- **Work instruction**
Working from the entries below, tally each line that holds "button". Give the tally and nothing else.

** Recorded information follows **

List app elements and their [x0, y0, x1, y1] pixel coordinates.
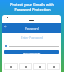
button[interactable]: Action: [33, 63, 46, 70]
staticText: Enter Password: [21, 36, 43, 40]
staticText: SET PASSWORD: [23, 51, 41, 54]
button[interactable]: Back: [4, 25, 7, 28]
button[interactable]: Action: [47, 63, 60, 70]
staticText: Protect your Gmails with: [10, 2, 54, 7]
button[interactable]: Action: [4, 63, 18, 70]
staticText: Password: [25, 27, 39, 31]
button[interactable]: Action: [19, 63, 32, 70]
staticText: Password Protection: [14, 7, 51, 12]
button[interactable]: SET PASSWORD: [4, 50, 59, 54]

** End of Recorded information **

- **Answer for this exercise**
6